Your task: Only the lines running from the line with "schreiben die gleichen Symptome die damit weg" to the end of the listing below should be copied, exactly, without pictures.
----------------
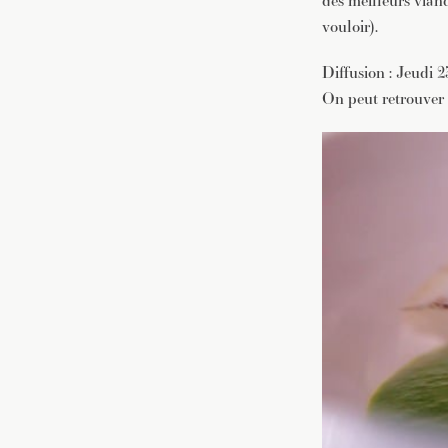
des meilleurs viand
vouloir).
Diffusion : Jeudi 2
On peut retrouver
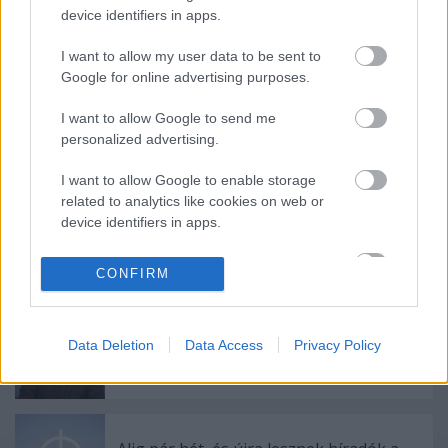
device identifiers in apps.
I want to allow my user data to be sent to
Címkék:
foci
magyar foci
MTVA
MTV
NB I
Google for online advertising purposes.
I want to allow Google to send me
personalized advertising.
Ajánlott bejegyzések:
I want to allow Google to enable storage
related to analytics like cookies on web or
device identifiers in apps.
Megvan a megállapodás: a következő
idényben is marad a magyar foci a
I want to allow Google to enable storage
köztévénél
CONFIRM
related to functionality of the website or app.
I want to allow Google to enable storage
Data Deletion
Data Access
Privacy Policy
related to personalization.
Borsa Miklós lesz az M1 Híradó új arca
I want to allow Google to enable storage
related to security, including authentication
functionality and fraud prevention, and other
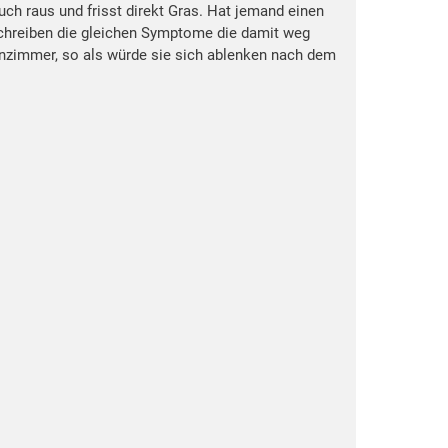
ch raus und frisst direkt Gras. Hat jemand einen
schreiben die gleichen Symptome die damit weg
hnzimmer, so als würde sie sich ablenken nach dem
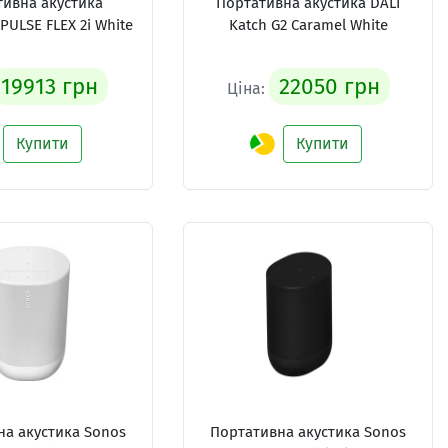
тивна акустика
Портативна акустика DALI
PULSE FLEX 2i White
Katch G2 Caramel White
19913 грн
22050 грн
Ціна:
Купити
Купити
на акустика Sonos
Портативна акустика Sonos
----------------
Solved problem:
schreiben die gleichen Symptome die damit weg
hnzimmer, so als würde sie sich ablenken nach dem
тивна акустика
Портативна акустика DALI
PULSE FLEX 2i White
Katch G2 Caramel White
19913 грн
22050 грн
Ціна:
Купити
Купити
на акустика Sonos
Портативна акустика Sonos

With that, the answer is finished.